**Directions**
Directions for the data below: repeat exactly the lines from the one with "Zittend op Ruby Beach aan de Olympische kust" through the one with "Versandpartner", both included, and omit all pictures.

:: Material for the task ::

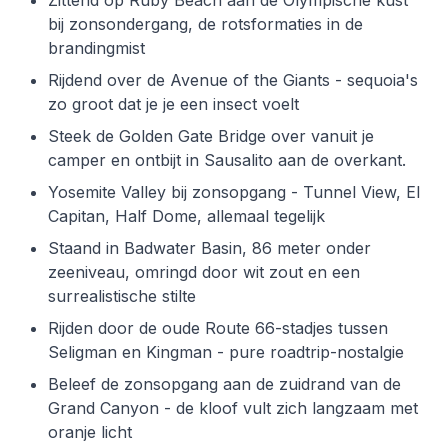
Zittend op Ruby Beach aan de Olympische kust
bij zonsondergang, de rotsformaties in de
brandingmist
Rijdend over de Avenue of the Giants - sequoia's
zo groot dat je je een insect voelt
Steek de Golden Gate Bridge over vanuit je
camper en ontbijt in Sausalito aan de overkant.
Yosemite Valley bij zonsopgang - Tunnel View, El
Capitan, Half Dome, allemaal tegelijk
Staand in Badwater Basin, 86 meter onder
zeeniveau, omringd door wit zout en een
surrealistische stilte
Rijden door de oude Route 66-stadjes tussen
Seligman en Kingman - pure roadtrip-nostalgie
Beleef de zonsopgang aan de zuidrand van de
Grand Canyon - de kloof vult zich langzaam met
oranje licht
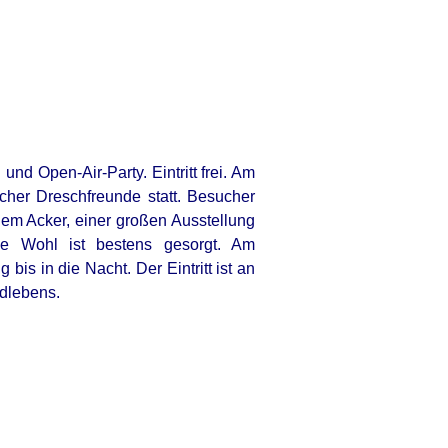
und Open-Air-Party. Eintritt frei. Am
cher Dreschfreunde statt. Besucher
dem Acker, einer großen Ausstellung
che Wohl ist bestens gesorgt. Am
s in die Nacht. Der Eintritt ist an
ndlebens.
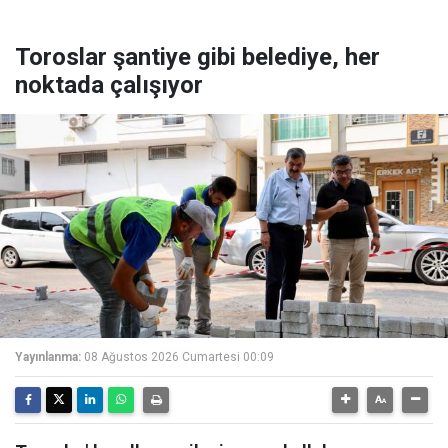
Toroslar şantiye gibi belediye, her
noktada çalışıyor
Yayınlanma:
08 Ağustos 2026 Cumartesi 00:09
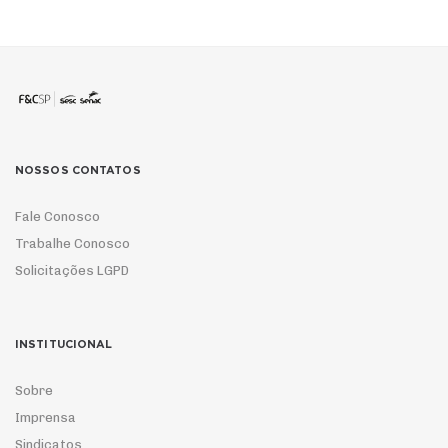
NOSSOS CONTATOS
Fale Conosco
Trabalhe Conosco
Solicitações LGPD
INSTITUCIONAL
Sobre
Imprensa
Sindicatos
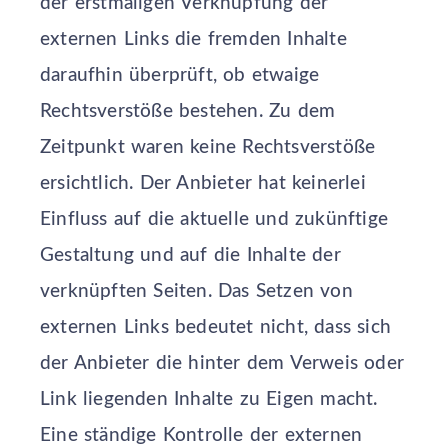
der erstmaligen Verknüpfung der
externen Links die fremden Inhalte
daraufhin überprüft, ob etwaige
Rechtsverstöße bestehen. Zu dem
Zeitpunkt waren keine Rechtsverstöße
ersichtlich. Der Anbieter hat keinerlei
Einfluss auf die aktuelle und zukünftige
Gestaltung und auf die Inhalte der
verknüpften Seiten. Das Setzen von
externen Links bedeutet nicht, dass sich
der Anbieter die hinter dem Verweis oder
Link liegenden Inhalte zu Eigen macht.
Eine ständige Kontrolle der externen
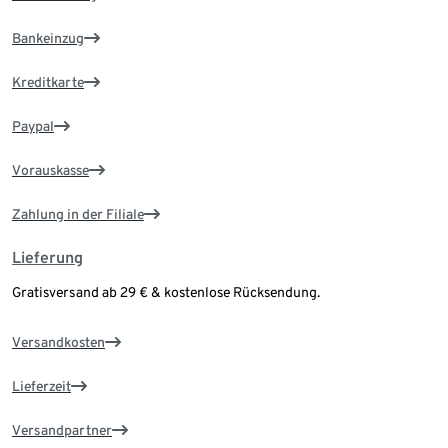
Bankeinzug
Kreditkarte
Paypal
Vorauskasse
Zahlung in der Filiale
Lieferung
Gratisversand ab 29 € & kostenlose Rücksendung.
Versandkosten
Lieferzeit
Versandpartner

:::
:: Material for the task ::

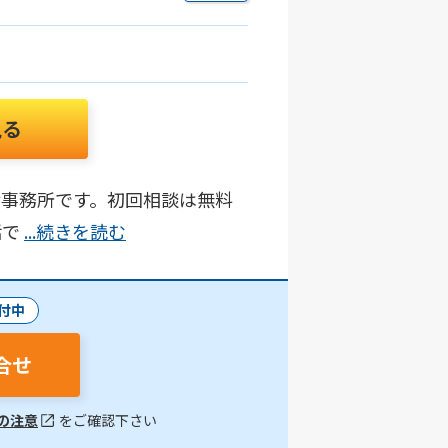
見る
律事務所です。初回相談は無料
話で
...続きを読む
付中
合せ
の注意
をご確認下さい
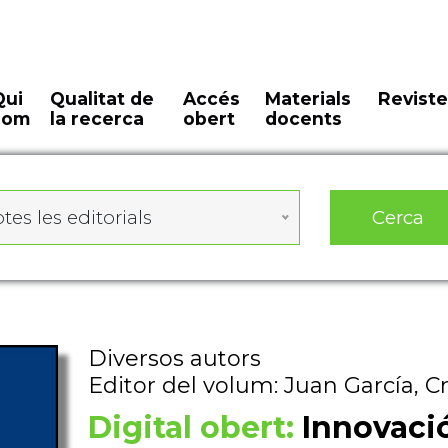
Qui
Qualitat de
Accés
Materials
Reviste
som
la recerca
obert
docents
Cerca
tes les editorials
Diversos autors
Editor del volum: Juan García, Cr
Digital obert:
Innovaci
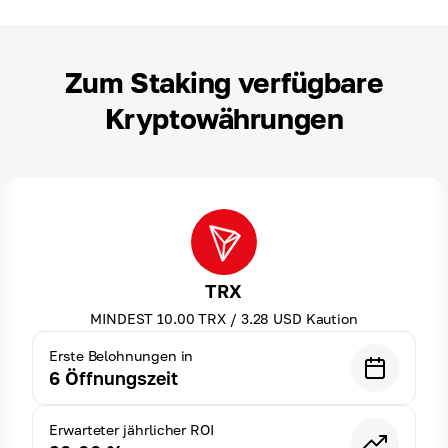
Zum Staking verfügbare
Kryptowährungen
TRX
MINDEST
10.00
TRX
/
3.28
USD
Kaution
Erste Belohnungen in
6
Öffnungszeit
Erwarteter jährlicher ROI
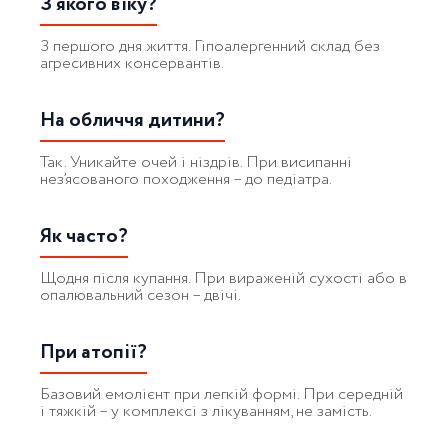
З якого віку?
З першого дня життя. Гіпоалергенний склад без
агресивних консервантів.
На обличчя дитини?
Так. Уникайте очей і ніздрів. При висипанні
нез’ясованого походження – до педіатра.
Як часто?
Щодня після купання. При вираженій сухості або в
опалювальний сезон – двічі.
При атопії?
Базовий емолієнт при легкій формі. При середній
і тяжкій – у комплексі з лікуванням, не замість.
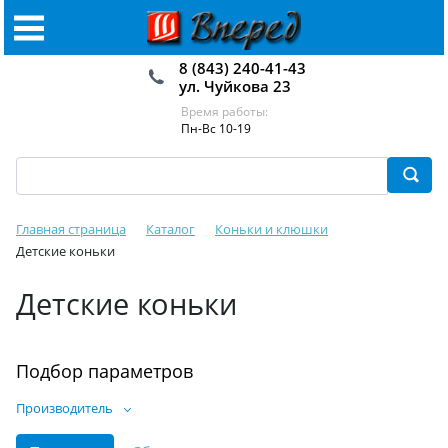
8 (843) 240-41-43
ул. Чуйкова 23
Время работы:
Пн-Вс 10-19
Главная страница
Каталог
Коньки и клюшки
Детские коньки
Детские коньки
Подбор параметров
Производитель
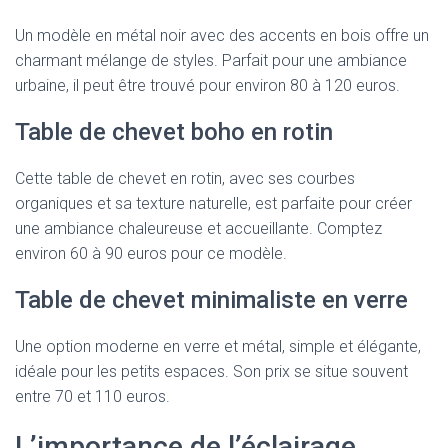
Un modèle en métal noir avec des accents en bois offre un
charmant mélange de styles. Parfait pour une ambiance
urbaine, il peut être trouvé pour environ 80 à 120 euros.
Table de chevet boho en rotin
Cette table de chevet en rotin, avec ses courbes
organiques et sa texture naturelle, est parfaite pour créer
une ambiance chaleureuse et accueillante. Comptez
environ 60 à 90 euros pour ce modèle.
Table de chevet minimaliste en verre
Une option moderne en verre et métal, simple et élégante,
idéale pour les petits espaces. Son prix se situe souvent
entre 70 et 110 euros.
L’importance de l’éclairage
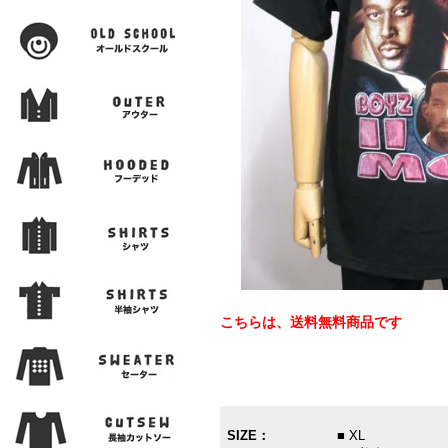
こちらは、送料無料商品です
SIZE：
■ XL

:::

**Answer section**
Zittend op Ruby Beach aan de Olympische kust
bij zonsondergang, de rotsformaties in de
brandingmist
Rijdend over de Avenue of the Giants - sequoia's
zo groot dat je je een insect voelt
Steek de Golden Gate Bridge over vanuit je
camper en ontbijt in Sausalito aan de overkant.
Yosemite Valley bij zonsopgang - Tunnel View, El
Capitan, Half Dome, allemaal tegelijk
Staand in Badwater Basin, 86 meter onder
zeeniveau, omringd door wit zout en een
surrealistische stilte
Rijden door de oude Route 66-stadjes tussen
Seligman en Kingman - pure roadtrip-nostalgie
Beleef de zonsopgang aan de zuidrand van de
Grand Canyon - de kloof vult zich langzaam met
oranje licht
und Open-Air-Party. Eintritt frei. Am
cher Dreschfreunde statt. Besucher
dem Acker, einer großen Ausstellung
che Wohl ist bestens gesorgt. Am
s in die Nacht. Der Eintritt ist an
ndlebens.
Toroslar şantiye gibi belediye, her
noktada çalışıyor
Yayınlanma:
08 Ağustos 2026 Cumartesi 00:09
NOSSOS CONTATOS
Fale Conosco
Trabalhe Conosco
Solicitações LGPD
INSTITUCIONAL
Sobre
Imprensa
Sindicatos
der erstmaligen Verknüpfung der
externen Links die fremden Inhalte
daraufhin überprüft, ob etwaige
Rechtsverstöße bestehen. Zu dem
Zeitpunkt waren keine Rechtsverstöße
ersichtlich. Der Anbieter hat keinerlei
Einfluss auf die aktuelle und zukünftige
Gestaltung und auf die Inhalte der
verknüpften Seiten. Das Setzen von
externen Links bedeutet nicht, dass sich
der Anbieter die hinter dem Verweis oder
Link liegenden Inhalte zu Eigen macht.
Eine ständige Kontrolle der externen
Bankeinzug
Kreditkarte
Paypal
Vorauskasse
Zahlung in der Filiale
Lieferung
Gratisversand ab 29 € & kostenlose Rücksendung.
Versandkosten
Lieferzeit
Versandpartner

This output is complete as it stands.